EXERCISE – Filter the records for lines holding the string "easier".

SUPPLIED ENTRIES –
--------------------------------------------------
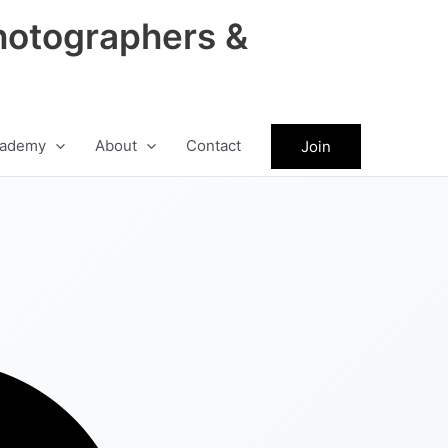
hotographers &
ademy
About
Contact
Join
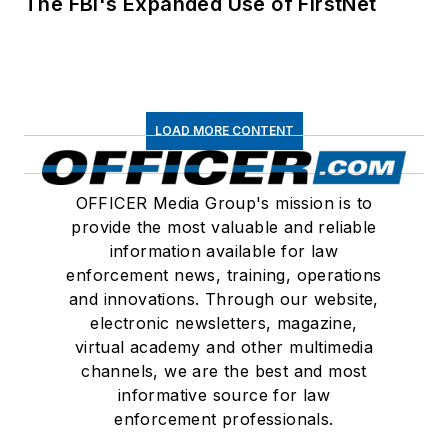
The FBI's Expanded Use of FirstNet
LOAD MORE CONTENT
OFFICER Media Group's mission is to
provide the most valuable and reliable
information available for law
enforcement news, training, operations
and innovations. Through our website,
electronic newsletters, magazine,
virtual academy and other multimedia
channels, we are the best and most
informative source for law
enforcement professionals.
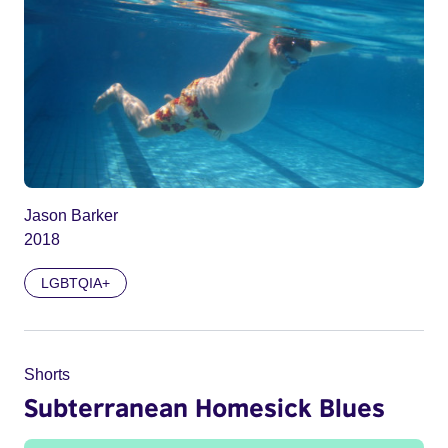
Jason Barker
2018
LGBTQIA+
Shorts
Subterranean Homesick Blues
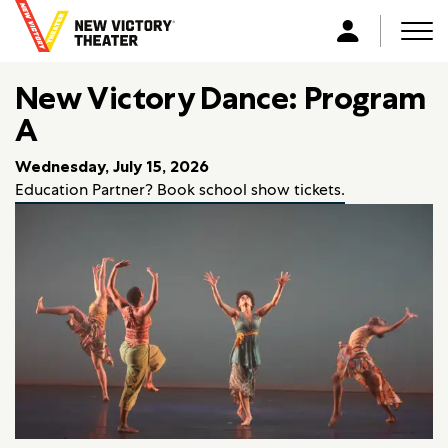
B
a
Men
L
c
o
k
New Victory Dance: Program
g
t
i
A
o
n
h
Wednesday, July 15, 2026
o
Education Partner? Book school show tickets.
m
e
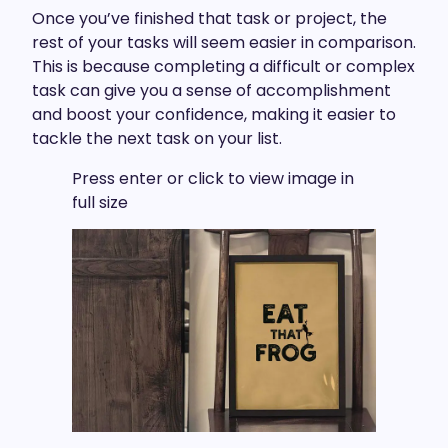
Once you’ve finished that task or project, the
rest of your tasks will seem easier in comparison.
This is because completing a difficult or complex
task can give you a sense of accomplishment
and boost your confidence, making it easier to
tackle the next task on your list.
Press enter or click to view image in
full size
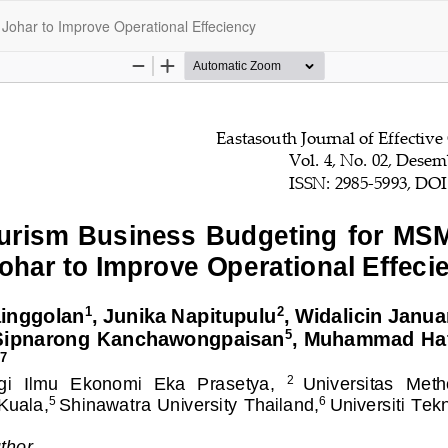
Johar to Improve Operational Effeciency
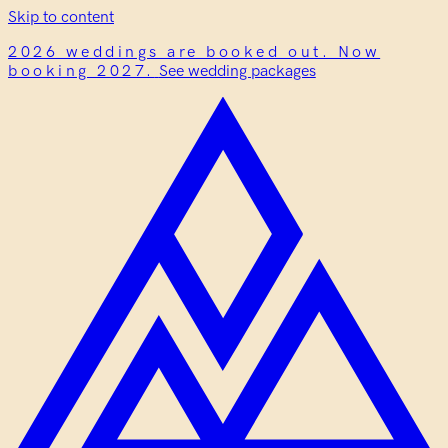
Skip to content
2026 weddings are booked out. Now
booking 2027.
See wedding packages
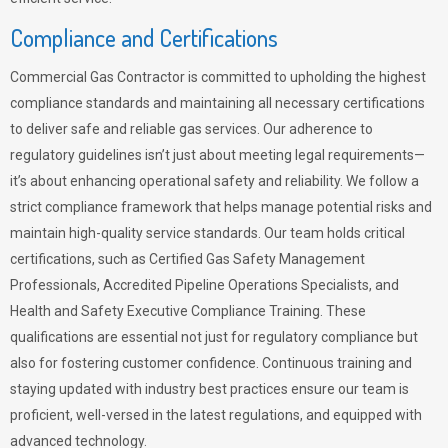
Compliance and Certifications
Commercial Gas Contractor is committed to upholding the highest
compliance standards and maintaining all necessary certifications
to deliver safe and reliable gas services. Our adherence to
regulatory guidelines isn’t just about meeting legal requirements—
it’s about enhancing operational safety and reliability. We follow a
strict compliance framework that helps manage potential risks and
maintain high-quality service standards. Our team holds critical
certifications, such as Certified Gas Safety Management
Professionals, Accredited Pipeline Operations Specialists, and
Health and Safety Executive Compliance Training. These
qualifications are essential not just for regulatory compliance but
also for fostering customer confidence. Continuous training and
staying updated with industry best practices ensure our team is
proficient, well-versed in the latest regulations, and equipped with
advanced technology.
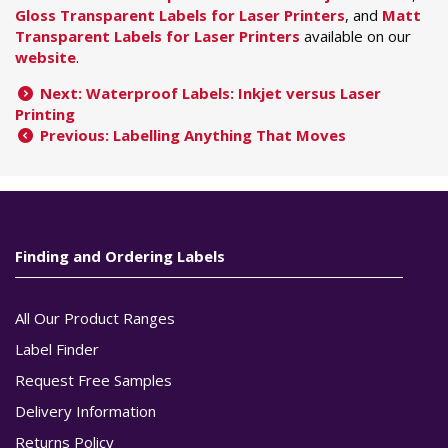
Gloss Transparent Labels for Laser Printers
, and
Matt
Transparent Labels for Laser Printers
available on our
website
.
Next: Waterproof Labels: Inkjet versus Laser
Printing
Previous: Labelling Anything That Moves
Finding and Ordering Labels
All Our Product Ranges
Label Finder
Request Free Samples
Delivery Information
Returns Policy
--------------------------------------------------
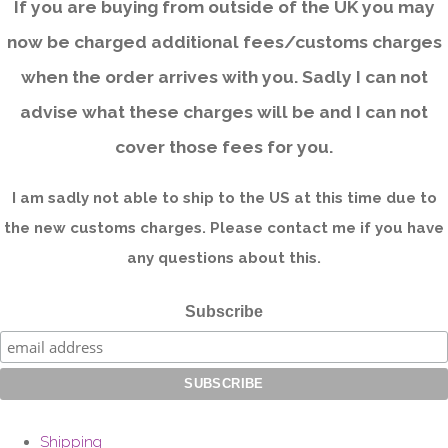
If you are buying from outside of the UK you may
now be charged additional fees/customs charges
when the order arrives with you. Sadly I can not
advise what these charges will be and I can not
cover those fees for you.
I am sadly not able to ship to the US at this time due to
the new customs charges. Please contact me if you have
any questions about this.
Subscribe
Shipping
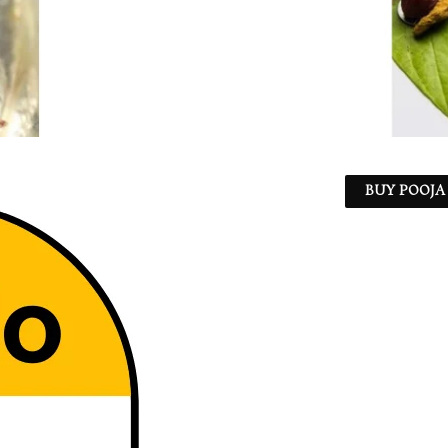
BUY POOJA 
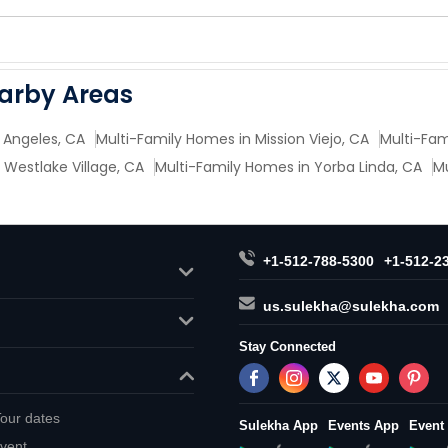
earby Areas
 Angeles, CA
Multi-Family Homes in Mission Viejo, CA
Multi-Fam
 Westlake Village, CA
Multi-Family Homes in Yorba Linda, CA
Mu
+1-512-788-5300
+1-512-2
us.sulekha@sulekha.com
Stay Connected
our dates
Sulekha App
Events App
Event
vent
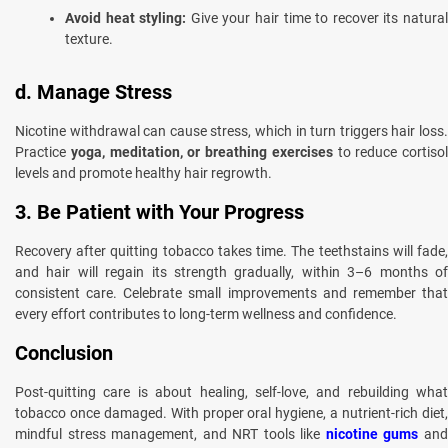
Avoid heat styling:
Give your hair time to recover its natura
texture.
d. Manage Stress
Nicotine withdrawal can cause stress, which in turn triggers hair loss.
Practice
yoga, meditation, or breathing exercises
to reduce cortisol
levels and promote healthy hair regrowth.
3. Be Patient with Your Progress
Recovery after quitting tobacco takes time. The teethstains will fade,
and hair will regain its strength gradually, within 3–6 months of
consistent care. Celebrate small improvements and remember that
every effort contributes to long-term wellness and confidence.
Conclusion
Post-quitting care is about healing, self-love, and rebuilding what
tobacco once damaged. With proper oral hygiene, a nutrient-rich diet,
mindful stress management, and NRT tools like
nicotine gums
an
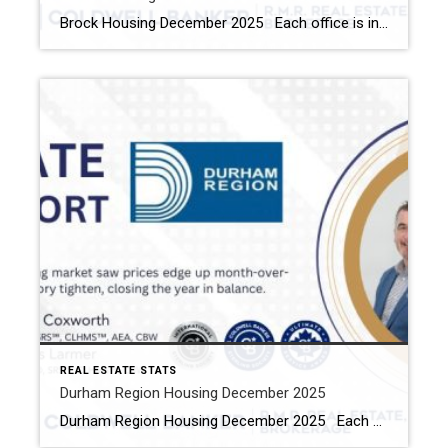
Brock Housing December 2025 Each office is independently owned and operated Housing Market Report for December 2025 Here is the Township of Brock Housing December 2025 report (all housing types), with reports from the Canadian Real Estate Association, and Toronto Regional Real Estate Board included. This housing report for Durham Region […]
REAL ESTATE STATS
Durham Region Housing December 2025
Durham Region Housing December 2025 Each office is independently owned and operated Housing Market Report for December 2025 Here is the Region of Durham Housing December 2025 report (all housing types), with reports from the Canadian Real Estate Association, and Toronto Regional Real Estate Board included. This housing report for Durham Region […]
--------------------------------------------------
SOLUTION TO THIS TASK –
rest of your tasks will seem easier in comparison.
and boost your confidence, making it easier to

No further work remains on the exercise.